Cameroun: Sensibilisation contre l'holocauste - Une causerie éducative organisée à Yaoundé

Le Centre d'information des Nations unies à Yaoundé a sensibilisé les jeunes sur les dangers de la discrimination au cours d'un échange hier à son siège à Tsinga.

La communauté internationale s'est souvenue hier de l'un des crimes les plus atroces du XX siècle : le meurtre systématiquee des Juifs par le régime Nazi pendant la deuxième Guerre mondiale. Une commémoration fortement médiatisée à travers le monde. A Yaoundé, une causerie éducative a été organisée en présence d'élèves de Terminale, choisis comme échantillon de la jeunesse à sensibiliser contre toutes formes de haine pour que l'holocauste de 1945 ne se répète plus nulle part dans le monde.

Les échanges étaient construits autour du thème « 75 ans après Auschwitz : éducation et commémoration de l'Holocauste pour la justice mondiale ». Simon Seroussi, chargé d'Affaires à l'ambassade d'Israël au Cameroun, a axé sa communication sur la pertinence de ce lugubre souvenir pour le Cameroun.

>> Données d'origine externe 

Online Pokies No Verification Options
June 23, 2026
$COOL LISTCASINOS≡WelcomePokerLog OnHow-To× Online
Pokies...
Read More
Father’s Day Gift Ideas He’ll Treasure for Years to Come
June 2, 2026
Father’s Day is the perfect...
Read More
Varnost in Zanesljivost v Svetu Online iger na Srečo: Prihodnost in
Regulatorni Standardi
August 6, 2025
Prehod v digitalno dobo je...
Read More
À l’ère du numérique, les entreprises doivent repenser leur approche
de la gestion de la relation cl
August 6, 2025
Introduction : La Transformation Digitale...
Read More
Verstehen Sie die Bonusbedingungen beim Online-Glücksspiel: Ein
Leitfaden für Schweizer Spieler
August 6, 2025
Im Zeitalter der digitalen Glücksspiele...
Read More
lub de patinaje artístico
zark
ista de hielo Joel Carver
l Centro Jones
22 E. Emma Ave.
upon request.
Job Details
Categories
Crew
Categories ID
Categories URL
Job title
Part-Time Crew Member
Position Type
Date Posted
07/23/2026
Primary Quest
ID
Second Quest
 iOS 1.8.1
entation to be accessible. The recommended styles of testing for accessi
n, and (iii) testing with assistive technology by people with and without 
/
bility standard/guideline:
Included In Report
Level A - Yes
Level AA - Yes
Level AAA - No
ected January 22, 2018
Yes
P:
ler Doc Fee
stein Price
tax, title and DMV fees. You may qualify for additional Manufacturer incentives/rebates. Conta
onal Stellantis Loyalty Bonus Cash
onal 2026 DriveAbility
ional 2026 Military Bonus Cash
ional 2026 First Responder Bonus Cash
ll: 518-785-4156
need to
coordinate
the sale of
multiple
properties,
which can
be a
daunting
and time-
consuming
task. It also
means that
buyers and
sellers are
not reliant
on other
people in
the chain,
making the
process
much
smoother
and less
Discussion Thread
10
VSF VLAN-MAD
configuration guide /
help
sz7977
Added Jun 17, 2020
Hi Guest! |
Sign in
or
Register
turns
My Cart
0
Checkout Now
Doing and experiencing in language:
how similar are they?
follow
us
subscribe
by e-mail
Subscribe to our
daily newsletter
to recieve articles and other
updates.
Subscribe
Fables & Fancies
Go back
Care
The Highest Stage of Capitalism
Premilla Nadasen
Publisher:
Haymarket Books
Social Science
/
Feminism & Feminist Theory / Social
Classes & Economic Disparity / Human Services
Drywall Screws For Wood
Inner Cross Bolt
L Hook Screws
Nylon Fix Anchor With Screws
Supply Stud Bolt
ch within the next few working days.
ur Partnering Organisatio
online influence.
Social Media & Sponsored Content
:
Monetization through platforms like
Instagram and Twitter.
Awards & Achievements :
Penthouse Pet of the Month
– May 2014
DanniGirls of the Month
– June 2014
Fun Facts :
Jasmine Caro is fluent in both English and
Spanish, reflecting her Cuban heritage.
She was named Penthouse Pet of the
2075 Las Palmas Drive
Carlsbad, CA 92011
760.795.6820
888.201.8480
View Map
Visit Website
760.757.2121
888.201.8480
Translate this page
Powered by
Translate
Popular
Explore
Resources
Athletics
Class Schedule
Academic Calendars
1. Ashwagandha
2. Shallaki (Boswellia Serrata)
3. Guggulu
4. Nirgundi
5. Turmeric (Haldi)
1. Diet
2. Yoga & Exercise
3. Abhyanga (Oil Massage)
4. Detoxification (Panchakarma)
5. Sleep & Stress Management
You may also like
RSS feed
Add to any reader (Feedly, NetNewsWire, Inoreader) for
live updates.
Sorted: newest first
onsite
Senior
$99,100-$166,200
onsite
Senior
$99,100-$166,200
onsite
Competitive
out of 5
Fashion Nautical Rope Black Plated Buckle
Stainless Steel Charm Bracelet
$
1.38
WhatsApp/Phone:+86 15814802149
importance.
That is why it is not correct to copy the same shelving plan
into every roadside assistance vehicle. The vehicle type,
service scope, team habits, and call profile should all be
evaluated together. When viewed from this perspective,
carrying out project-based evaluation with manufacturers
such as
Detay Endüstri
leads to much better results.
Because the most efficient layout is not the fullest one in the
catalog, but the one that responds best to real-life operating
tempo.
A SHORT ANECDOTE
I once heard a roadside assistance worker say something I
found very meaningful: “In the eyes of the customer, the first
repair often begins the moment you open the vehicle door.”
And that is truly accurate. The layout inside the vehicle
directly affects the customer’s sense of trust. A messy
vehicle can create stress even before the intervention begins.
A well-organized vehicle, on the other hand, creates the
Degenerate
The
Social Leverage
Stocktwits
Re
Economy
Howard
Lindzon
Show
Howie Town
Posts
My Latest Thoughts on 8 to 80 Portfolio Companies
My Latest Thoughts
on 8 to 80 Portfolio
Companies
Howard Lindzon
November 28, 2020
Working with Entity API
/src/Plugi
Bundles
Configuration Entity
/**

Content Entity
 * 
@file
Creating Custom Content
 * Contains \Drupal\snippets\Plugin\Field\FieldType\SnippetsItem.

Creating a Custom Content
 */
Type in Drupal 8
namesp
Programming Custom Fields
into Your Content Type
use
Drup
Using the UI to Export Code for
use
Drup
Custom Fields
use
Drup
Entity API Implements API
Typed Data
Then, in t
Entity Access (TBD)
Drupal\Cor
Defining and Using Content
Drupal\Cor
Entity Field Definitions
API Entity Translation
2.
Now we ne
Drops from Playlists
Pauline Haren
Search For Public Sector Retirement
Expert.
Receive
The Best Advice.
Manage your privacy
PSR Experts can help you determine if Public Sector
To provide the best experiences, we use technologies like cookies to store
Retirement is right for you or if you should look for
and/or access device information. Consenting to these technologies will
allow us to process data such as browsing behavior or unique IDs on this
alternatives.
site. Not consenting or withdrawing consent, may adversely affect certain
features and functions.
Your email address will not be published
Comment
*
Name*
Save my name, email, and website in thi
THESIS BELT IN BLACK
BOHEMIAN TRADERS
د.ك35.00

Il a démontré l'universalité d'une telle tragédie. « Nous souffrons de la même manière, et partout dans le monde, les mêmes causes peuvent produire les mêmes effets. » Sous le prétexte de haine gratuite contre un peuple, les juifs, un meurtre systématique a été organisé et six millions de personnes de tous les âges ont péri. Une histoire unique dans le monde, alors qu'aucune des victimes n'avait demandé à naître juive, d'où l'horreur du drame.

Si tous les hommes à travers le monde sont les mêmes, comment comprendre un tel massacre, s'est interrogé le chargé d'Affaires avant d'avouer qu'il vaut mieux que le devoir de souvenir serve davantage à sensibiliser contre tout ce qui peut concourir à faire revivre une telle atrocité. L'Holocauste avait commencé par de petites choses, a renchérit Jean Njita, chargé d'information au CINU : la déshumanisation du peuple juif, sa stigmatisation, la tenue des propos haineux à leur endroit, a-t-il ennuméré. Au Rwanda, les mêmes causes ont produit les mêmes effets. D'où l'impérieuse nécessité de s'attaquer à la racine du mal : savoir repousser avec la dernière énergie toute velléité de stigmatisation.

Dans son message publié à l'occasion de ce triste anniversaire et communiqué aux jeunes élèves du lycée de Tsinga, le secrétaire général des Nations unies, Antonio Guterres s'indigne en ces termes : « Il y a 75 ans, la libération des camps de la mort a mis fin au carnage mais a horrifié le monde lorsque toute l'ampleur des crimes des nazis a été révélée au grand jour ». Antonio Guterres propose qu'on s'engage à « raconter leur histoire et à leur rendre hommage en dé- fendant le droit de chacun et de chacune de vivre dans la dignité, dans un monde juste et pacifique ».